その際、挨拶をして行き過ぎようとする度におばあさんは
「ちょっと待って!」
と呼び止め、バッグからお菓子を差し出すのです。
子どもは素直に「ありがとう」と受け取り、友人もお礼を言うのですが、これが何度か繰り返されたのちに、おばあさんはふと言いました。

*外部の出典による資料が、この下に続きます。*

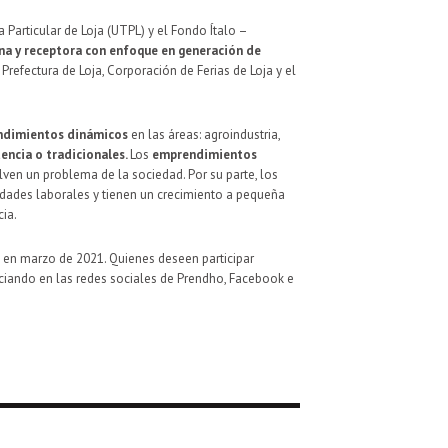
Particular de Loja (UTPL) y el Fondo Ítalo –
ana y receptora con enfoque en generación de
 Prefectura de Loja, Corporación de Ferias de Loja y el
dimientos dinámicos
en las áreas: agroindustria,
encia o tradicionales.
Los
emprendimientos
lven un problema de la sociedad. Por su parte, los
dades laborales y tienen un crecimiento a pequeña
ia.
á en marzo de 2021. Quienes deseen participar
nciando en las redes sociales de Prendho, Facebook e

「かわいいわねぇ。くーくー言ってるだけじゃなく、ちゃんとお礼を言ってもらえる分、おばあさん嬉しいなぁ。」
と。

その一言に友人はハッと凍り付きました。
まさかハト同様、息子が餌付けの対象にされかけているのではないか、と思ったのだそうです。
不気味なものを感じた友人は急遽、実家の緊急援助を頼んで引っ越しました。

友人は引っ越したその後のアパートの動向は知らないのですが、あのおばあさんの上品な、しかし何かうつろな印象のある微笑みを思い出す度にゾッとする…と言っていました。